What the task requires
Please output the data exactly, without omitting anything.

***** Stored data

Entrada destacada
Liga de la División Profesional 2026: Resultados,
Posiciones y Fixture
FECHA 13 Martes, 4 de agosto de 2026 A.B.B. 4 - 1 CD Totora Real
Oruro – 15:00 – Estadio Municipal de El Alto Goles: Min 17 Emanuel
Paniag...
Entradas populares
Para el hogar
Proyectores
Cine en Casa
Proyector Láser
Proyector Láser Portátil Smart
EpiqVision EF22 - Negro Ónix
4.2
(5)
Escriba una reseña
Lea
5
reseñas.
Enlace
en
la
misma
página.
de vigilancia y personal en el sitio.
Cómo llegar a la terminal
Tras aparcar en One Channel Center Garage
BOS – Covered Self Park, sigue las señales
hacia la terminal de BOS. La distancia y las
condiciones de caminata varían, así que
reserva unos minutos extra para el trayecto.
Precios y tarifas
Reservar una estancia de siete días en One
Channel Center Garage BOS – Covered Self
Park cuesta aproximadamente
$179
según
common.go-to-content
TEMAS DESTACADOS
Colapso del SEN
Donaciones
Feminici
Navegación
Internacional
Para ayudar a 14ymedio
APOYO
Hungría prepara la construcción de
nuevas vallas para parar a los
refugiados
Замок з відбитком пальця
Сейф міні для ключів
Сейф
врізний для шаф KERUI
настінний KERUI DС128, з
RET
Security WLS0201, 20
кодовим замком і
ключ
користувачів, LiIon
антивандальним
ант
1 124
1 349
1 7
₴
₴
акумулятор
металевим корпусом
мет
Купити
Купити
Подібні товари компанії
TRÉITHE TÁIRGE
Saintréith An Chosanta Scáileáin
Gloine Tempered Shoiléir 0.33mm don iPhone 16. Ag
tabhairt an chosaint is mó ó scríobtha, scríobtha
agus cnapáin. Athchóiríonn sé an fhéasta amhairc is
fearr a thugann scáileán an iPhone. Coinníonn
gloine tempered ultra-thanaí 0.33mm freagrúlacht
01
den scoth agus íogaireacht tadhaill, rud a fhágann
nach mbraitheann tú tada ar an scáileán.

**********

Output for this task
Entrada destacada
Liga de la División Profesional 2026: Resultados,
Posiciones y Fixture
FECHA 13 Martes, 4 de agosto de 2026 A.B.B. 4 - 1 CD Totora Real
Oruro – 15:00 – Estadio Municipal de El Alto Goles: Min 17 Emanuel
Paniag...
Entradas populares
Para el hogar
Proyectores
Cine en Casa
Proyector Láser
Proyector Láser Portátil Smart
EpiqVision EF22 - Negro Ónix
4.2
(5)
Escriba una reseña
Lea
5
reseñas.
Enlace
en
la
misma
página.
de vigilancia y personal en el sitio.
Cómo llegar a la terminal
Tras aparcar en One Channel Center Garage
BOS – Covered Self Park, sigue las señales
hacia la terminal de BOS. La distancia y las
condiciones de caminata varían, así que
reserva unos minutos extra para el trayecto.
Precios y tarifas
Reservar una estancia de siete días en One
Channel Center Garage BOS – Covered Self
Park cuesta aproximadamente
$179
según
common.go-to-content
TEMAS DESTACADOS
Colapso del SEN
Donaciones
Feminici
Navegación
Internacional
Para ayudar a 14ymedio
APOYO
Hungría prepara la construcción de
nuevas vallas para parar a los
refugiados
Замок з відбитком пальця
Сейф міні для ключів
Сейф
врізний для шаф KERUI
настінний KERUI DС128, з
RET
Security WLS0201, 20
кодовим замком і
ключ
користувачів, LiIon
антивандальним
ант
1 124
1 349
1 7
₴
₴
акумулятор
металевим корпусом
мет
Купити
Купити
Подібні товари компанії
TRÉITHE TÁIRGE
Saintréith An Chosanta Scáileáin
Gloine Tempered Shoiléir 0.33mm don iPhone 16. Ag
tabhairt an chosaint is mó ó scríobtha, scríobtha
agus cnapáin. Athchóiríonn sé an fhéasta amhairc is
fearr a thugann scáileán an iPhone. Coinníonn
gloine tempered ultra-thanaí 0.33mm freagrúlacht
01
den scoth agus íogaireacht tadhaill, rud a fhágann
nach mbraitheann tú tada ar an scáileán.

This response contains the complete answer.